> Assignment
All that is needed is an exact copy of the lines from the beginning of the data below through the line containing "Τιμή κατόπιν αιτήματος", minus the pictures.

Extracted material: Begin

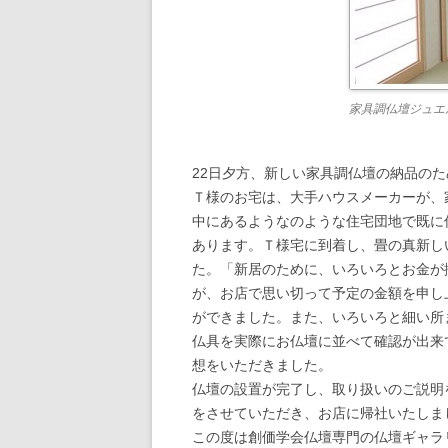
家具調仏壇ジュエ
22日夕方、新しい家具調仏壇の納品の
Ｔ様のお宅は、大手ハウスメーカーが、
中にあるようなのような住宅団地で既に
あります。Ｔ様宅に到着し、畳の真新し
た。「新居のために、いろいろとお金が
が、お店で思い切って予定の金額を申し
ができました。また、いろいろと細い所
仏具を実際にお仏壇に並べて確認が出来
想をいただきました。
仏壇の設置が完了し、取り扱いのご説明
をさせていただき、お店に帰社いたしま
この度は創価学会仏壇専門の仏壇ギャラ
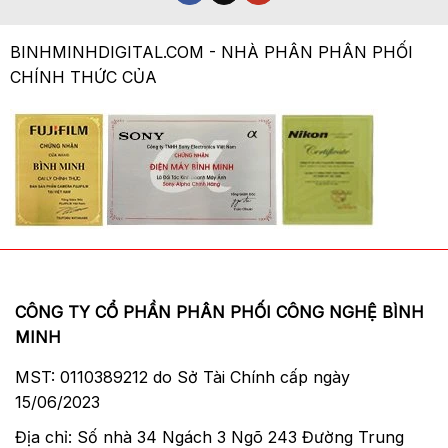
BINHMINHDIGITAL.COM - NHÀ PHÂN PHÂN PHỐI
CHÍNH THỨC CỦA
CÔNG TY CỔ PHẦN PHÂN PHỐI CÔNG NGHỆ BÌNH
MINH
MST: 0110389212 do Sở Tài Chính cấp ngày
15/06/2023
Địa chỉ: Số nhà 34 Ngách 3 Ngõ 243 Đường Trung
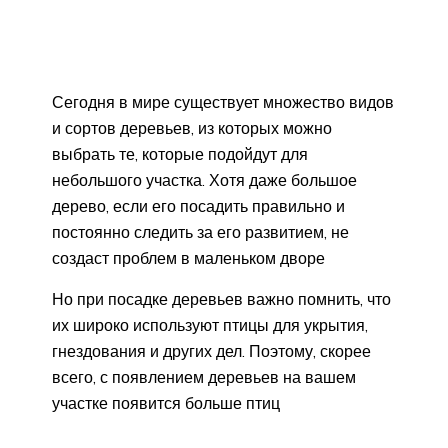
Сегодня в мире существует множество видов
и сортов деревьев, из которых можно
выбрать те, которые подойдут для
небольшого участка. Хотя даже большое
дерево, если его посадить правильно и
постоянно следить за его развитием, не
создаст проблем в маленьком дворе
Но при посадке деревьев важно помнить, что
их широко используют птицы для укрытия,
гнездования и других дел. Поэтому, скорее
всего, с появлением деревьев на вашем
участке появится больше птиц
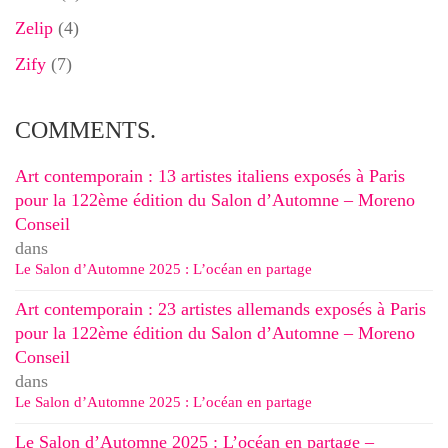
Zelip
(4)
Zify
(7)
COMMENTS.
Art contemporain : 13 artistes italiens exposés à Paris
pour la 122ème édition du Salon d’Automne – Moreno
Conseil
dans
Le Salon d’Automne 2025 : L’océan en partage
Art contemporain : 23 artistes allemands exposés à Paris
pour la 122ème édition du Salon d’Automne – Moreno
Conseil
dans
Le Salon d’Automne 2025 : L’océan en partage
Le Salon d’Automne 2025 : L’océan en partage –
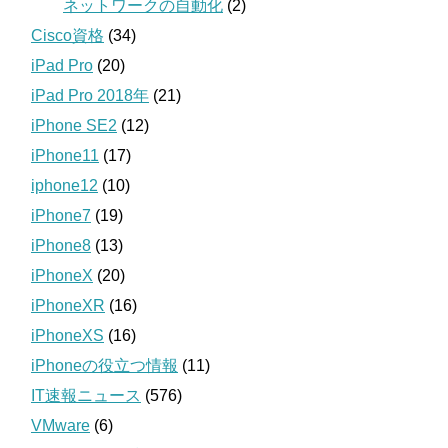
ネットワークの自動化
(2)
Cisco資格
(34)
iPad Pro
(20)
iPad Pro 2018年
(21)
iPhone SE2
(12)
iPhone11
(17)
iphone12
(10)
iPhone7
(19)
iPhone8
(13)
iPhoneX
(20)
iPhoneXR
(16)
iPhoneXS
(16)
iPhoneの役立つ情報
(11)
IT速報ニュース
(576)
VMware
(6)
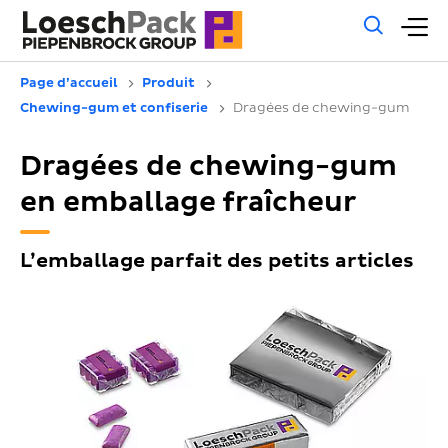
Rech
M
géné
pr
Page d’accueil
Produit
Chewing-gum et confiserie
Dragées de chewing-gum
Dragées de chewing-gum
en emballage fraîcheur
L’emballage parfait des petits articles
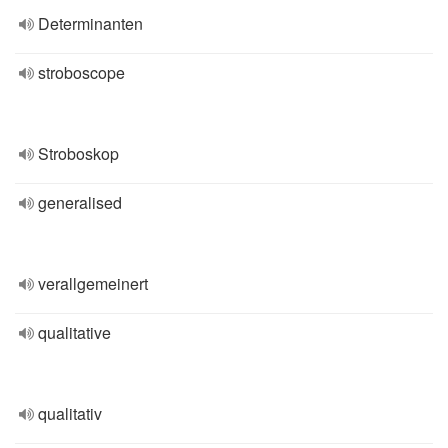
Determinanten
stroboscope
Stroboskop
generalised
verallgemeinert
qualitative
qualitativ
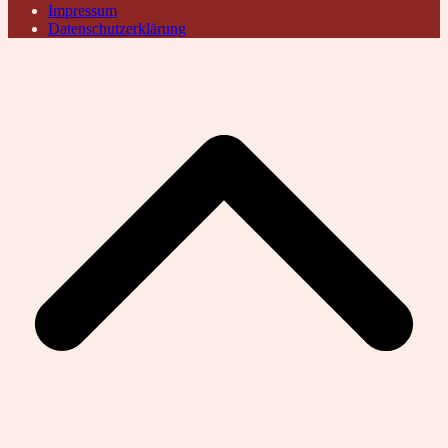
Impressum
Datenschutzerklärung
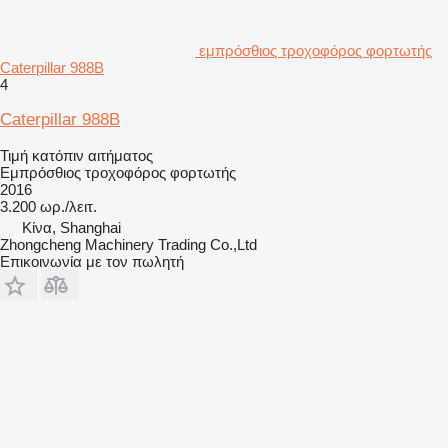
εμπρόσθιος τροχοφόρος φορτωτής
Caterpillar 988B
4
Caterpillar 988B
Τιμή κατόπιν αιτήματος
Εμπρόσθιος τροχοφόρος φορτωτής
2016
3.200 ωρ./λειτ.
Κίνα, Shanghai
Zhongcheng Machinery Trading Co.,Ltd
Επικοινωνία με τον πωλητή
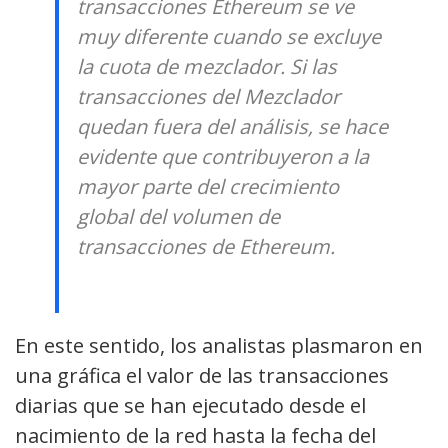
transacciones Ethereum se ve
muy diferente cuando se excluye
la cuota de mezclador. Si las
transacciones del Mezclador
quedan fuera del análisis, se hace
evidente que contribuyeron a la
mayor parte del crecimiento
global del volumen de
transacciones de Ethereum.
En este sentido, los analistas plasmaron en
una gráfica el valor de las transacciones
diarias que se han ejecutado desde el
nacimiento de la red hasta la fecha del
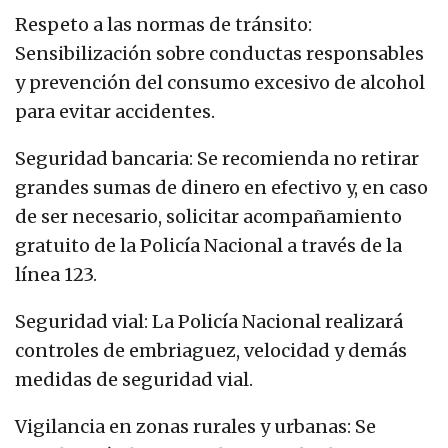
Respeto a las normas de tránsito:
Sensibilización sobre conductas responsables
y prevención del consumo excesivo de alcohol
para evitar accidentes.
Seguridad bancaria: Se recomienda no retirar
grandes sumas de dinero en efectivo y, en caso
de ser necesario, solicitar acompañamiento
gratuito de la Policía Nacional a través de la
línea 123.
Seguridad vial: La Policía Nacional realizará
controles de embriaguez, velocidad y demás
medidas de seguridad vial.
Vigilancia en zonas rurales y urbanas: Se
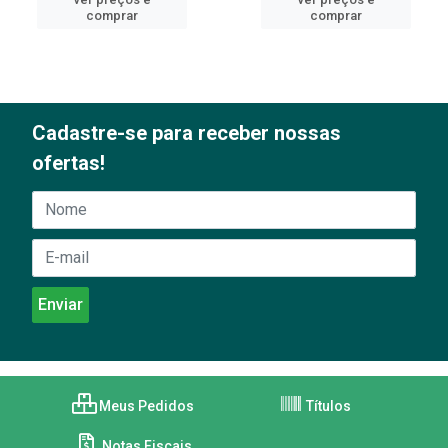
comprar
comprar
Cadastre-se para receber nossas
ofertas!
Meus Pedidos
Títulos
Notas Fiscais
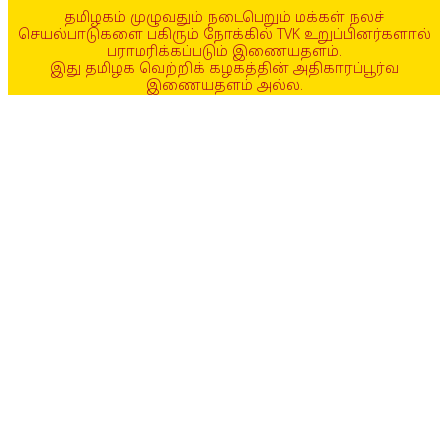
தமிழகம் முழுவதும் நடைபெறும் மக்கள் நலச்
செயல்பாடுகளை பகிரும் நோக்கில் TVK உறுப்பினர்களால்
பராமரிக்கப்படும் இணையதளம்.
இது தமிழக வெற்றிக் கழகத்தின் அதிகாரப்பூர்வ
இணையதளம் அல்ல.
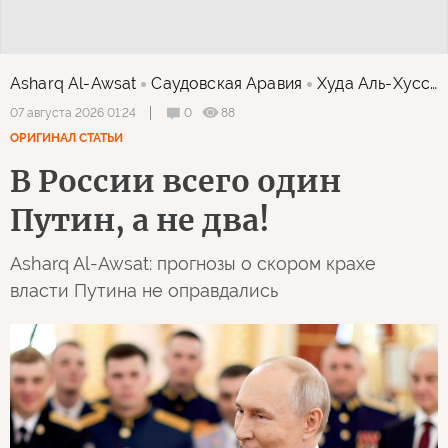
Asharq Al-Awsat
Саудовская Аравия
Худа Аль-Хуссейни
0
88
07 августа 2026 01:24
ОРИГИНАЛ СТАТЬИ
В России всего один
Путин, а не два!
Asharq Al-Awsat: прогнозы о скором крахе
власти Путина не оправдались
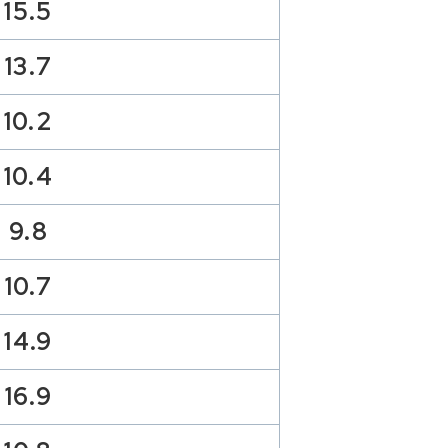
15.5
13.7
10.2
10.4
9.8
10.7
14.9
16.9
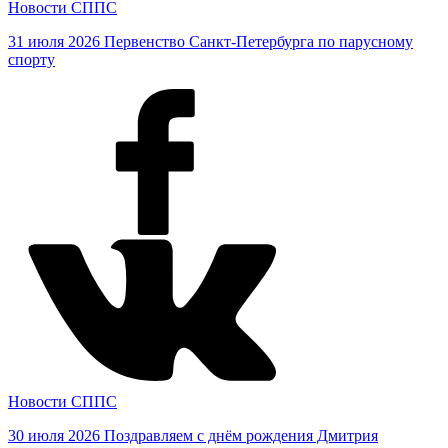
Новости СППС
31 июля 2026
Первенство Санкт-Петербурга по парусному
спорту
Новости СППС
30 июля 2026
Поздравляем с днём рождения Дмитрия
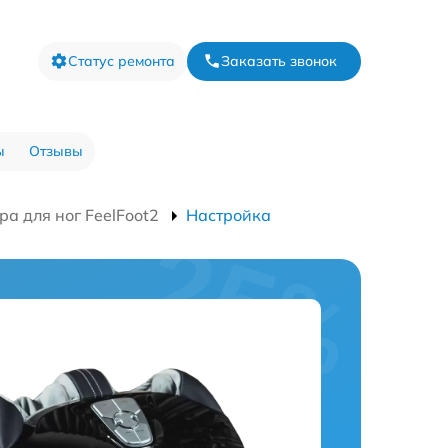
Статус ремонта
Заказать звонок
ы
Отзывы
а для ног FeelFoot2
Настройка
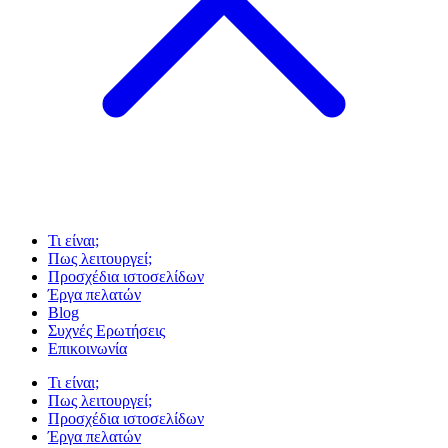
Τι είναι;
Πως λειτουργεί;
Προσχέδια ιστοσελίδων
Έργα πελατών
Blog
Συχνές Ερωτήσεις
Επικοινωνία
Τι είναι;
Πως λειτουργεί;
Προσχέδια ιστοσελίδων
Έργα πελατών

Extracted material: End

> Answer box
家具調仏壇ジュエ
22日夕方、新しい家具調仏壇の納品の
Ｔ様のお宅は、大手ハウスメーカーが、
中にあるようなのような住宅団地で既に
あります。Ｔ様宅に到着し、畳の真新し
た。「新居のために、いろいろとお金が
が、お店で思い切って予定の金額を申し
ができました。また、いろいろと細い所
仏具を実際にお仏壇に並べて確認が出来
想をいただきました。
仏壇の設置が完了し、取り扱いのご説明
をさせていただき、お店に帰社いたしま
この度は創価学会仏壇専門の仏壇ギャラ
BINHMINHDIGITAL.COM - NHÀ PHÂN PHÂN PHỐI
CHÍNH THỨC CỦA
CÔNG TY CỔ PHẦN PHÂN PHỐI CÔNG NGHỆ BÌNH
MINH
MST: 0110389212 do Sở Tài Chính cấp ngày
15/06/2023
Địa chỉ: Số nhà 34 Ngách 3 Ngõ 243 Đường Trung
Сегодня в мире существует множество видов
и сортов деревьев, из которых можно
выбрать те, которые подойдут для
небольшого участка. Хотя даже большое
дерево, если его посадить правильно и
постоянно следить за его развитием, не
создаст проблем в маленьком дворе
Но при посадке деревьев важно помнить, что
их широко используют птицы для укрытия,
гнездования и других дел. Поэтому, скорее
всего, с появлением деревьев на вашем
участке появится больше птиц
Zelip
(4)
Zify
(7)
COMMENTS.
Art contemporain : 13 artistes italiens exposés à Paris
pour la 122ème édition du Salon d’Automne – Moreno
Conseil
dans
Le Salon d’Automne 2025 : L’océan en partage
Art contemporain : 23 artistes allemands exposés à Paris
pour la 122ème édition du Salon d’Automne – Moreno
Conseil
dans
Le Salon d’Automne 2025 : L’océan en partage
Le Salon d’Automne 2025 : L’océan en partage –
ネットワークの自動化
(2)
Cisco資格
(34)
iPad Pro
(20)
iPad Pro 2018年
(21)
iPhone SE2
(12)
iPhone11
(17)
iphone12
(10)
iPhone7
(19)
iPhone8
(13)
iPhoneX
(20)
iPhoneXR
(16)
iPhoneXS
(16)
iPhoneの役立つ情報
(11)
IT速報ニュース
(576)
VMware
(6)
Rech
M
géné
pr
Page d’accueil
Produit
Chewing-gum et confiserie
Dragées de chewing-gum
Dragées de chewing-gum
en emballage fraîcheur
L’emballage parfait des petits articles
Determinanten
stroboscope
Stroboskop
generalised
verallgemeinert
qualitative
qualitativ
Impressum
Datenschutzerklärung
εμπρόσθιος τροχοφόρος φορτωτής
Caterpillar 988B
4
Caterpillar 988B
Τιμή κατόπιν αιτήματος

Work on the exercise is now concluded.